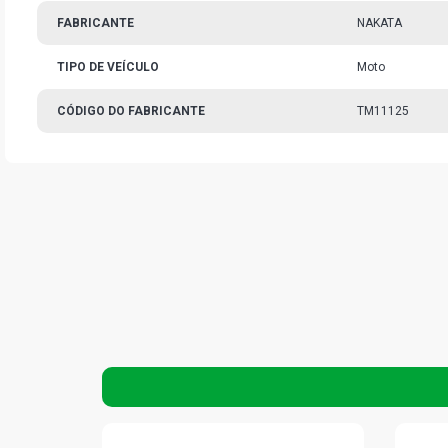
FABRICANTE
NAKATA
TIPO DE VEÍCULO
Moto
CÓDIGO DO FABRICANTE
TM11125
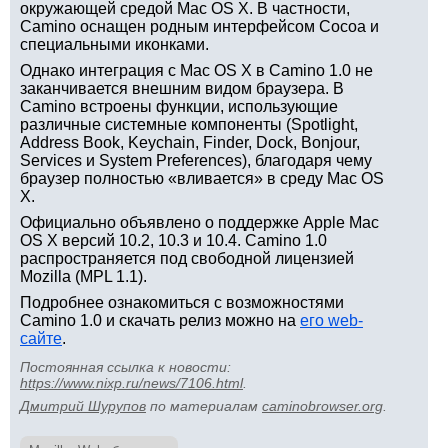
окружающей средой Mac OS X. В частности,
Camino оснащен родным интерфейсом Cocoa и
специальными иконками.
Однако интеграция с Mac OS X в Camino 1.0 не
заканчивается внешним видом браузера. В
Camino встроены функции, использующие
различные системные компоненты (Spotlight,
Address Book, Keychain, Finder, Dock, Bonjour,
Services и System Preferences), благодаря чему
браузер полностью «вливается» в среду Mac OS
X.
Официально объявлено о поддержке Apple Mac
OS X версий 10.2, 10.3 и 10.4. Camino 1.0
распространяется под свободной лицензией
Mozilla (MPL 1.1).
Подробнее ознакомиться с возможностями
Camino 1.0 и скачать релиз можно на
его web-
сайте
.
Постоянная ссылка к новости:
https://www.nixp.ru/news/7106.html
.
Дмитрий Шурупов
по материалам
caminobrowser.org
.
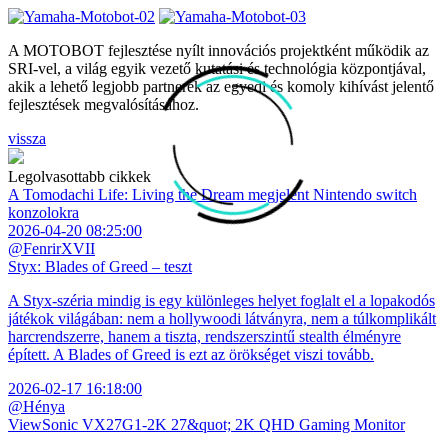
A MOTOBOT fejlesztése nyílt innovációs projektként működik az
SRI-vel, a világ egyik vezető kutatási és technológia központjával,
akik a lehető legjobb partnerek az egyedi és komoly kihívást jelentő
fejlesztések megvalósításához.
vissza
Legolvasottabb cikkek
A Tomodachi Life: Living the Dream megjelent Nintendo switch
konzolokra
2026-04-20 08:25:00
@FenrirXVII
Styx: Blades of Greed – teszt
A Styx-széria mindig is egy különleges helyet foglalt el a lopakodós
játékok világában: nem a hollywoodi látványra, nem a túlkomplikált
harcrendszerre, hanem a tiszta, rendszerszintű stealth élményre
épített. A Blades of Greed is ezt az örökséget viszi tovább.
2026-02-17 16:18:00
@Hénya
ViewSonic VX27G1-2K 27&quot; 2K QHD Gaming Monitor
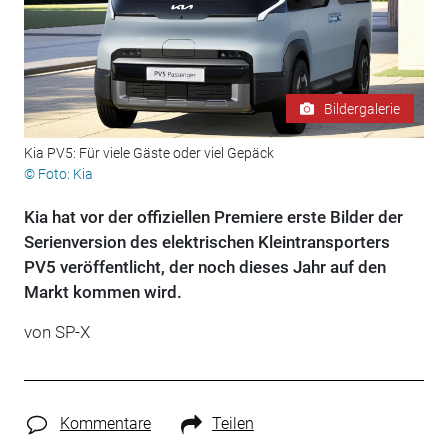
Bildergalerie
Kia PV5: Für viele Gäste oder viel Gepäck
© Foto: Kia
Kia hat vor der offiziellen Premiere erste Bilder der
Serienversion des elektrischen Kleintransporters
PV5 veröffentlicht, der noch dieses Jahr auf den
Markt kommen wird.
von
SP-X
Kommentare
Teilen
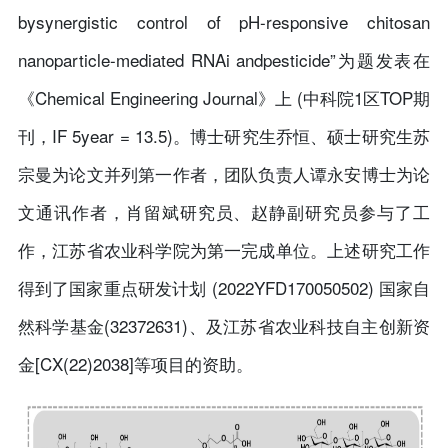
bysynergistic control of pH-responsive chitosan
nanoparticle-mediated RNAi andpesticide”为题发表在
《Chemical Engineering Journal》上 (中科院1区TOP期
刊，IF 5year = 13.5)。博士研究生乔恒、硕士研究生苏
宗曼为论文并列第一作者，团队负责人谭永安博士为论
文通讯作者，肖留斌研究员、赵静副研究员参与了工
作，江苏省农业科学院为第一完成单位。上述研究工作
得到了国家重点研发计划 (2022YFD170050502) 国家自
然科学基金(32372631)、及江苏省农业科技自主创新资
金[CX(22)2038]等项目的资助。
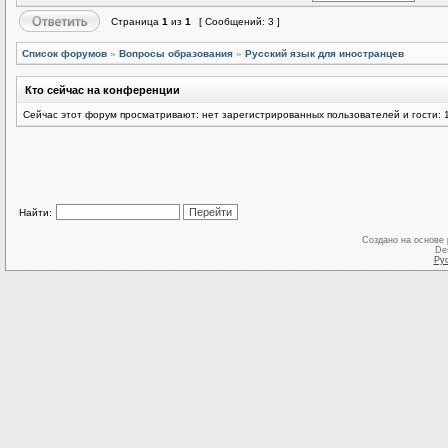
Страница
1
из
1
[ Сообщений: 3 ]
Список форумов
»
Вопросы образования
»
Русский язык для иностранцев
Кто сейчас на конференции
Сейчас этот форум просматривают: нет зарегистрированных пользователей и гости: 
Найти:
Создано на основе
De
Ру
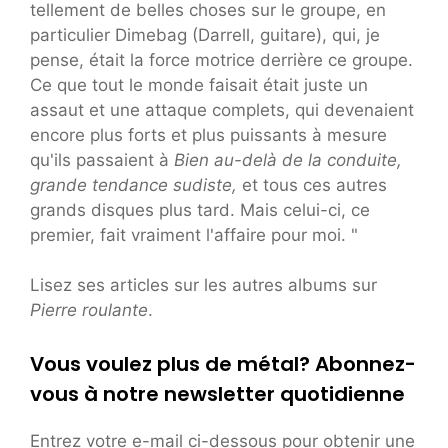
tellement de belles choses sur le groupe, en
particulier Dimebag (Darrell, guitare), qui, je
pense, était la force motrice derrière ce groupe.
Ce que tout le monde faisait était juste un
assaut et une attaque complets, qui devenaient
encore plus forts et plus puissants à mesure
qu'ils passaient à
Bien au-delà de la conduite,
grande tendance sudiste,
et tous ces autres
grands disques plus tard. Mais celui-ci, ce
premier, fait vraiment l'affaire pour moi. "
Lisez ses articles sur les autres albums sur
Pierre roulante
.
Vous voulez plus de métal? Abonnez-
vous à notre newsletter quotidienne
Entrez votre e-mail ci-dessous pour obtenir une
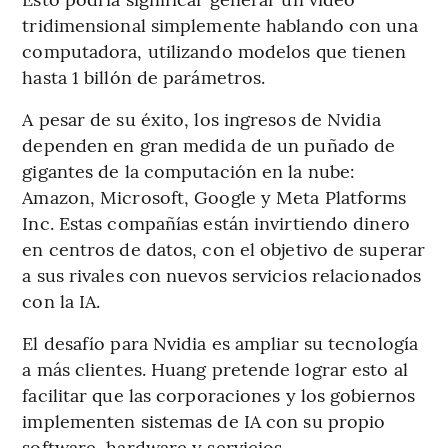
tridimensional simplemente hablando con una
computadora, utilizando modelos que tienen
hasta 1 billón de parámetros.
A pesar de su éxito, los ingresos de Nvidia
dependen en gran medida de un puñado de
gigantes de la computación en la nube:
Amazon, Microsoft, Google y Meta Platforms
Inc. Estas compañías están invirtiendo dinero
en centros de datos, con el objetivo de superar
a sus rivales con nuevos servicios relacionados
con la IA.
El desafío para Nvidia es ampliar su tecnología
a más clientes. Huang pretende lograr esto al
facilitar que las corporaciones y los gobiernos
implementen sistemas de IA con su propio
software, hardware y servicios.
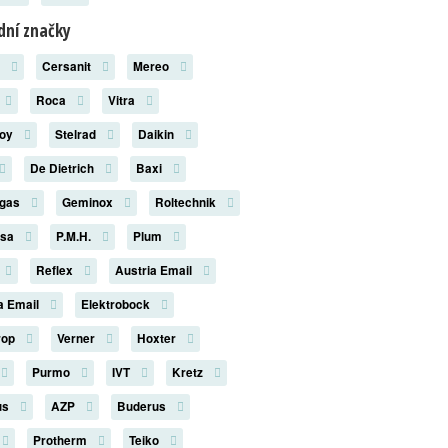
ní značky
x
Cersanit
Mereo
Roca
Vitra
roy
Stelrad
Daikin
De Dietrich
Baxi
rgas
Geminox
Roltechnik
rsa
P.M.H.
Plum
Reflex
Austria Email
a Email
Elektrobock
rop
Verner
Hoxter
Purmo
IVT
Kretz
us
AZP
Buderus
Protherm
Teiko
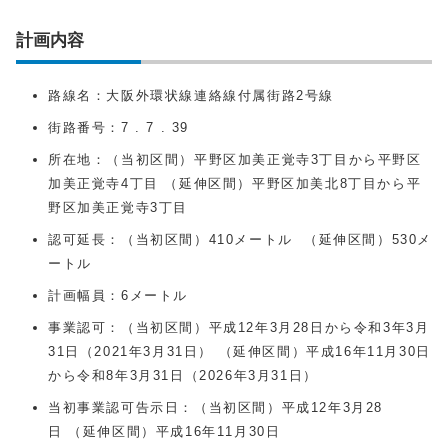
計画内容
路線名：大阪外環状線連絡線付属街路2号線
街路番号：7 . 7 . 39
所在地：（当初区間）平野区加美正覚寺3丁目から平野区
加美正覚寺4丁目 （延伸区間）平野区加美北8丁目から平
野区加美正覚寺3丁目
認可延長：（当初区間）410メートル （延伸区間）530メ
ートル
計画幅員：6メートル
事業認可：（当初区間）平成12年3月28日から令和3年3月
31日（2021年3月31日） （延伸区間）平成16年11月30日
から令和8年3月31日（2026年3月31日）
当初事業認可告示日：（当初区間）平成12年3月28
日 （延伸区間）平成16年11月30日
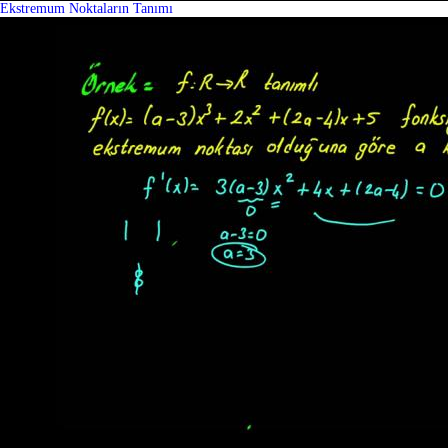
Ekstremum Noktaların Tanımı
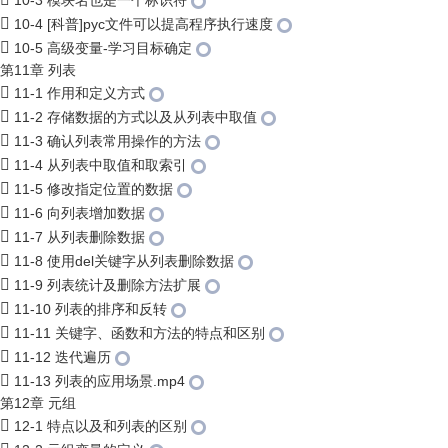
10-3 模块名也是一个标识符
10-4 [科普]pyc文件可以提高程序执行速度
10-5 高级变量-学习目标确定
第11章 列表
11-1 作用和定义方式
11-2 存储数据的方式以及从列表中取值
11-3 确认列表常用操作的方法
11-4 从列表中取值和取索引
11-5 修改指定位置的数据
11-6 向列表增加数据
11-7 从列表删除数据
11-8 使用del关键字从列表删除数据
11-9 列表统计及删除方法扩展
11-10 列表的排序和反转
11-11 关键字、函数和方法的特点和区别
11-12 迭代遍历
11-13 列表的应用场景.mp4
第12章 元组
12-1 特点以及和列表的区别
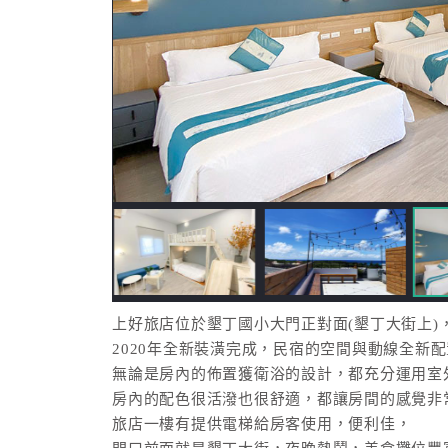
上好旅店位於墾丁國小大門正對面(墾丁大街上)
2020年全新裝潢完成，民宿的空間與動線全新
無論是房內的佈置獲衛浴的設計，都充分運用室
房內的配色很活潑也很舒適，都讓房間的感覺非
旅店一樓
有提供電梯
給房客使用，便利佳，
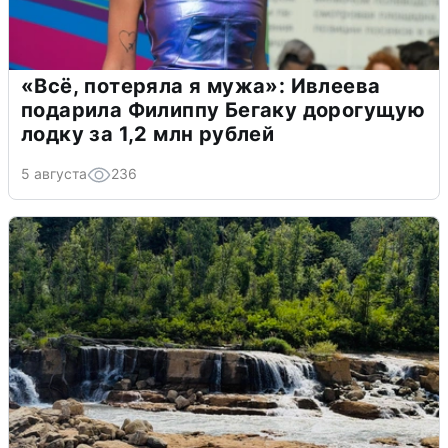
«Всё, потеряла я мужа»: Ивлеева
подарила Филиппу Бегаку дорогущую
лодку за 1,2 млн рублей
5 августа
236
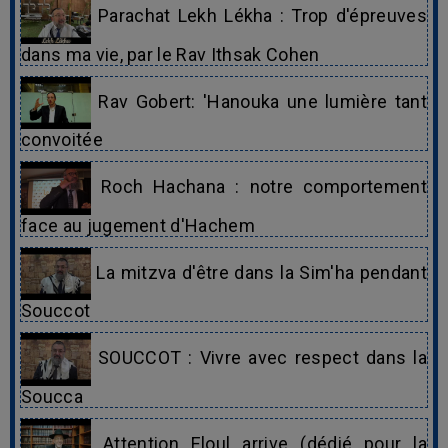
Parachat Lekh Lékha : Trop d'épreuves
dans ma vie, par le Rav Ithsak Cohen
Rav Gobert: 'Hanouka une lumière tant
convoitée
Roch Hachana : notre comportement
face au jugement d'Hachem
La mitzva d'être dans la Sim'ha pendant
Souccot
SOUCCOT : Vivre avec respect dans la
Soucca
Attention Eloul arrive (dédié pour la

EXERCISE
In the records above, find the line with "金[CX(22)2038]等项目的资助。" and the line with "premier, fait vraiment", then restate word for word only those two lines and all lines between, omitting pictures.

SOLUTION FOR THIS EXERCISE
金[CX(22)2038]等项目的资助。
Страница
1
из
1
[ Сообщений: 3 ]
Список форумов
»
Вопросы образования
»
Русский язык для иностранцев
Кто сейчас на конференции
Сейчас этот форум просматривают: нет зарегистрированных пользователей и гости: 
Найти:
Создано на основе
De
Ру
tellement de belles choses sur le groupe, en
particulier Dimebag (Darrell, guitare), qui, je
pense, était la force motrice derrière ce groupe.
Ce que tout le monde faisait était juste un
assaut et une attaque complets, qui devenaient
encore plus forts et plus puissants à mesure
qu'ils passaient à
Bien au-delà de la conduite,
grande tendance sudiste,
et tous ces autres
grands disques plus tard. Mais celui-ci, ce
premier, fait vraiment l'affaire pour moi. "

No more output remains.